We regarded this magnificence as we would the beauty of the stars, always there but very distant. Hotep changed all that. He wanted to impress upon us that not only were we part of such glory, we had been born to serve it. He took us on well-conducted tours of the great Malkata Palace, be it the Magnificent One’s funeral temple or the splendid harbour he had built for Lady Tiye’s barge at Biket-Abu. We were taken through the well cultivated wall gardens and into the palace proper, a residence of vivid colour with painted tiled floors which depicted the People of the Nine Bows, the enemies of Egypt, captives under the imperial sandal. The walls and pillars of the palace were festooned with green spirals, golden bull heads, leaping red-and-white calves, and luscious paintings of the rich papyrus groves of the Nile with its flowing water and brilliantly plumed birds.
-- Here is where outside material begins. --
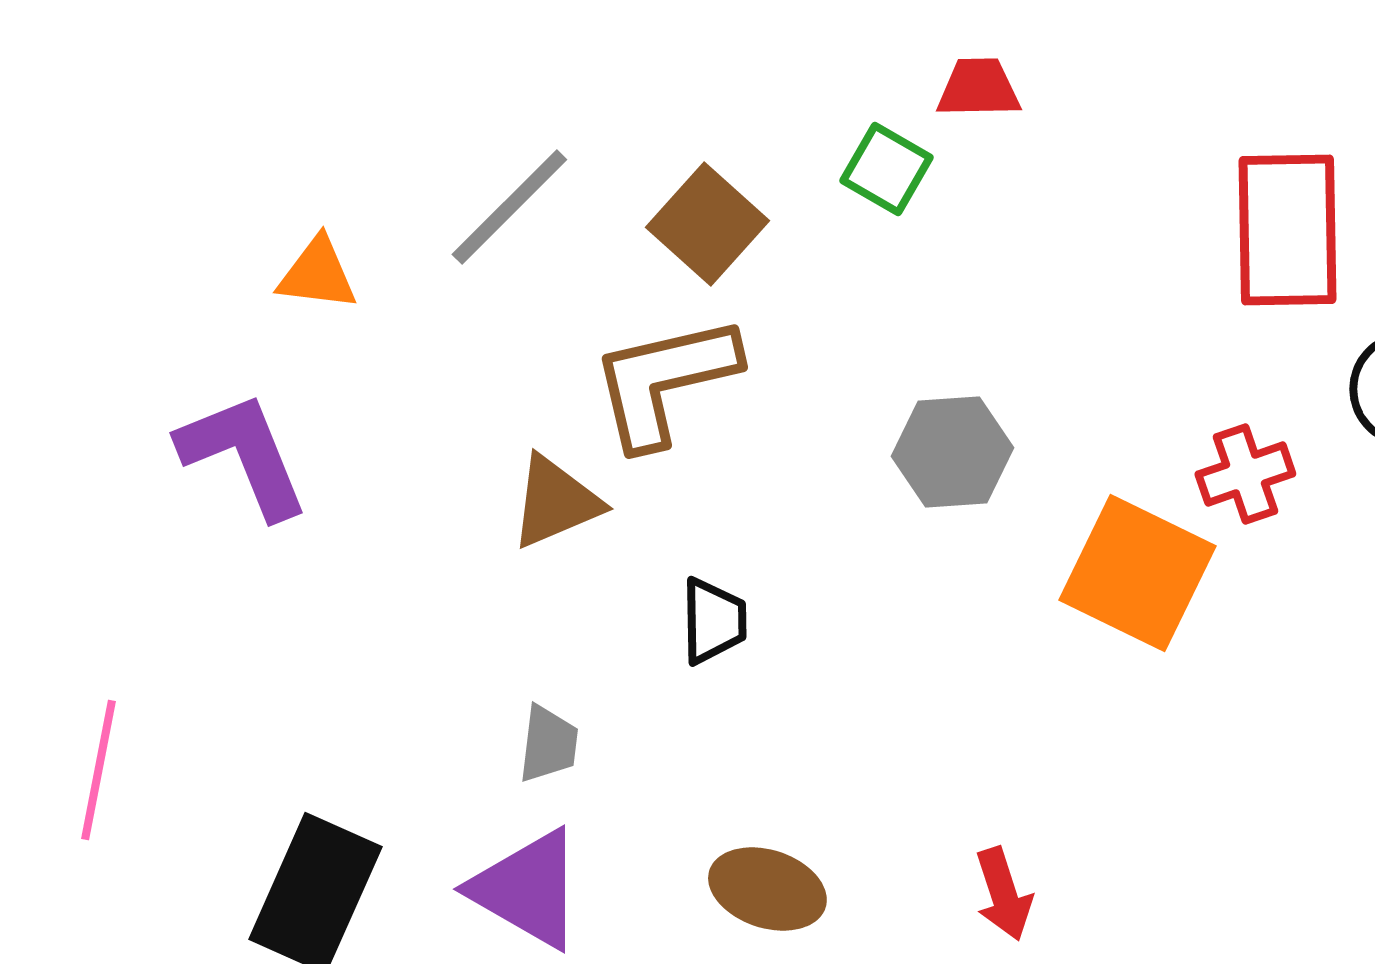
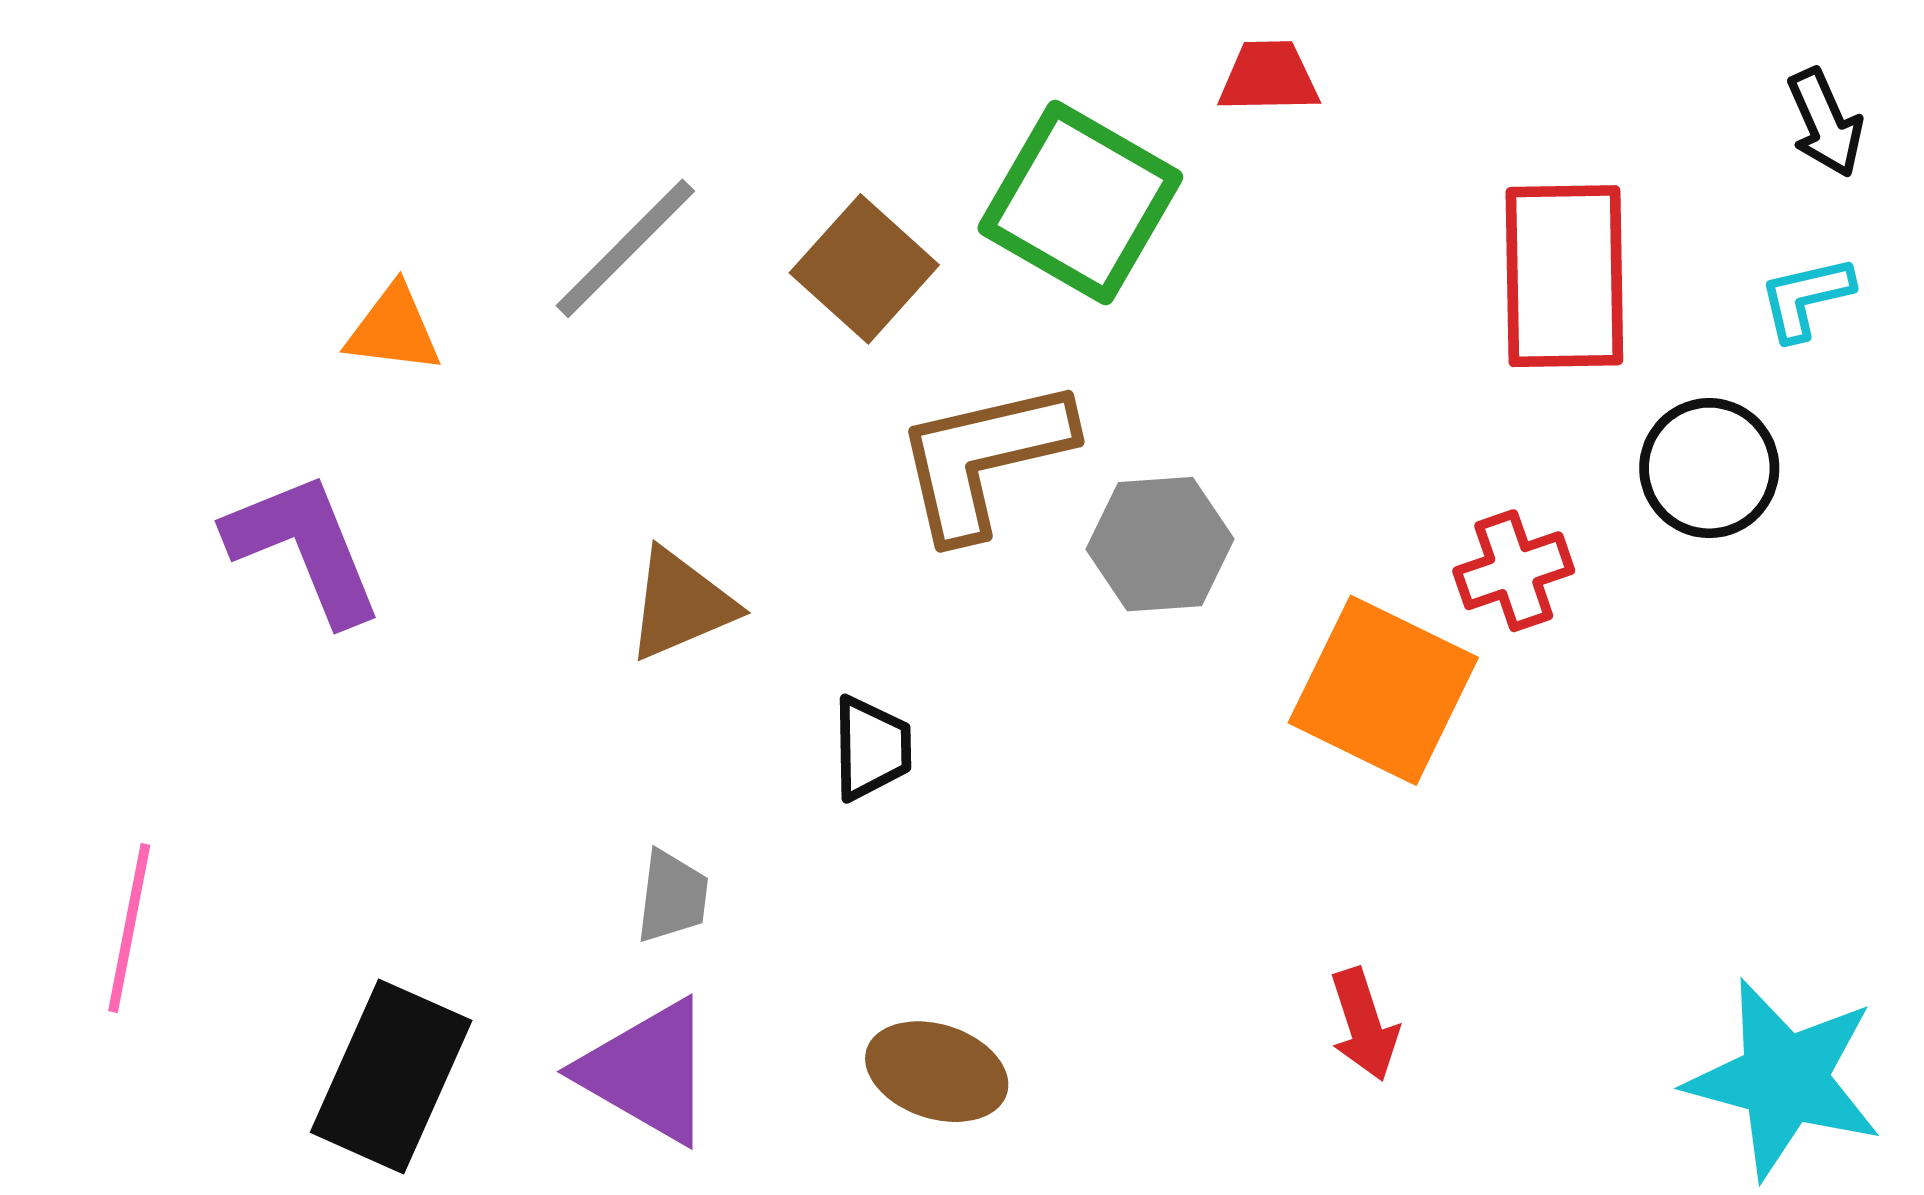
red trapezoid: (978, 88) -> (1269, 77), moved
green square: (886, 169) -> (1080, 203), size x1.8
brown L-shape: (664, 381) -> (984, 458), moved
red arrow: (1003, 894) -> (1364, 1025), moved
We were allowed to gawp at private chambers where beds, their frames inlaid with ebony, silver and gold, glinted in the polished light of the gleaming black or dark brown wood. Hotep encouraged us to sit on cross-legged stools with leather-cushioned seats, their feet carved in the form of panther, leopard or lion’s claws. We’d stroke brilliant blue and silver cushions full of feathers, silken and soft to the skin, and study wall hangings with fringes of thick colours, or handle vessels of silver and gold, faience and alabaster, moulded in the shape of exotic animals or beautiful women. The words Ankh and Sa, Life and Happiness, were everywhere. Above doorways or windows the guardian vulture Nekhbet spread gloriously coloured wings. We visited tiled bathrooms and toilets, sunrooms and a well-stocked library, the Per Medjet, the House of Books. Of course, everywhere were scenes depicting the Magnificent One crushing his foes, riding like the God of War against his enemies. He was a rampant Sphinx under whose cruel claws tattooed Libyans, earringed Nubians, Syrians in their flowing robes or the sheshnu, the Desert Wanderers and Sand Dwellers, trembled in fear. Hotep was a clever man. Every week he’d take us around the palaces to view the glory and drink in the power of Egypt. For this we had to live — and for this we might even have to die.
We also prepared to enter the House of War. Colonel Perra was a brute of a taskmaster. Our studies were over and a harsher training began. The service of Montu the God of War was, in the words of Colonel Perra, to be our constant food, our constant wish, the very breath of life. He paraded us dressed only in our loincloths during the noonday heat and always began with a quotation from a famous work called The Satire of Trades.